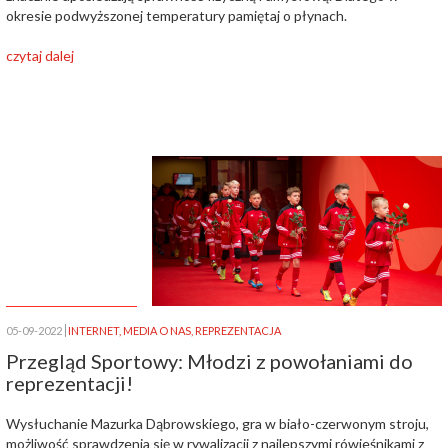
okresie podwyższonej temperatury pamiętaj o płynach.
czytaj dalej
05-09-2022
INTERNET
,
MEDIA O NAS
,
REPREZENTACJA
Przegląd Sportowy: Młodzi z powołaniami do
reprezentacji!
Wysłuchanie Mazurka Dąbrowskiego, gra w biało-czerwonym stroju,
możliwość sprawdzenia się w rywalizacji z najlepszymi rówieśnikami z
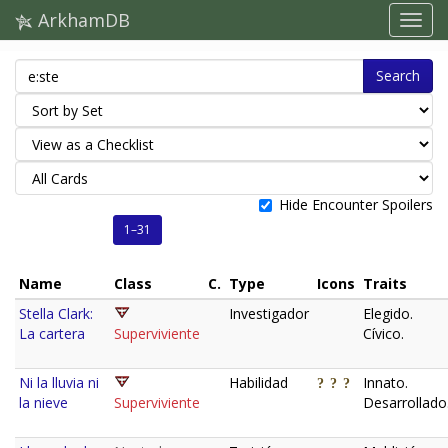
ArkhamDB
Search
Hide Encounter Spoilers
1–31
Name
Class
C.
Type
Icons
Traits
Stella Clark:
Investigador
Elegido.
La cartera
Superviviente
Cívico.
Ni la lluvia ni
Habilidad
Innato.
la nieve
Superviviente
Desarrollado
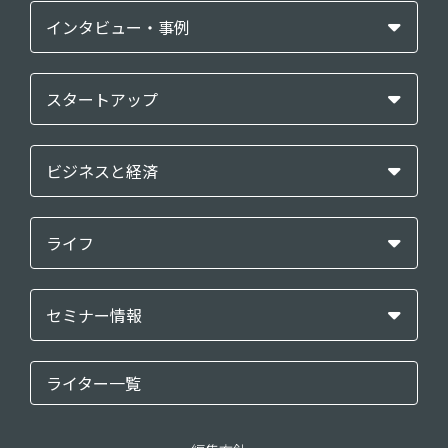
インタビュー・事例
スタートアップ
ビジネスと経済
ライフ
セミナー情報
ライター一覧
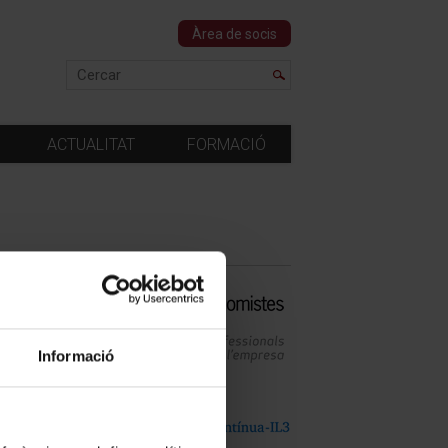
Àrea de socis
ACTUALITAT
FORMACIÓ
Informació
 de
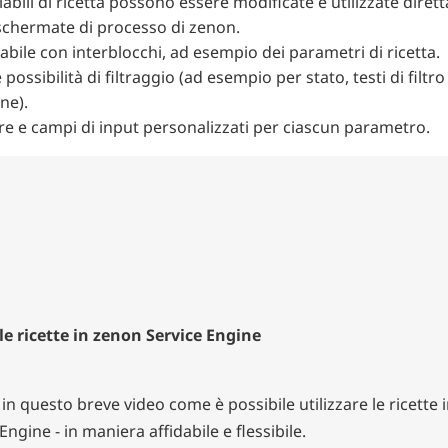
iabili di ricetta possono essere modificate e utilizzate dire
 schermate di processo di zenon.
zabile con interblocchi, ad esempio dei parametri di ricetta.
possibilità di filtraggio (ad esempio per stato, testi di filtro
ne).
re e campi di input personalizzati per ciascun parametro.
le ricette in zenon Service Engine
in questo breve video come è possibile utilizzare le ricette 
Engine - in maniera affidabile e flessibile.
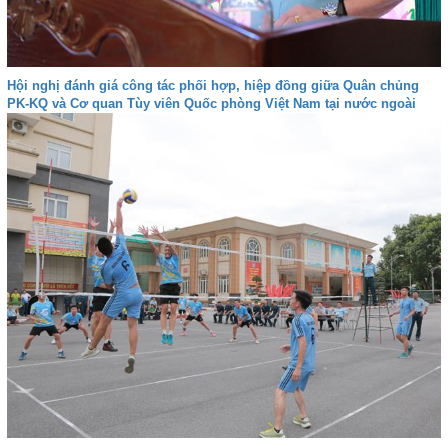
Hội nghị đánh giá công tác phối hợp, hiệp đồng giữa Quân chủng
PK-KQ và Cơ quan Tùy viên Quốc phòng Việt Nam tại nước ngoài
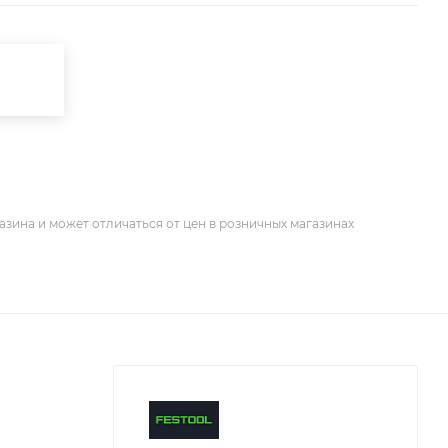
азина и может отличаться от цен в розничных магазинах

● **GOAL OF THE EXERCISE**
All lines in the records above that contain "Engine" are to be reported.

● **ANSWER TO THIS EXERCISE**
le ricette in zenon Service Engine
Engine - in maniera affidabile e flessibile.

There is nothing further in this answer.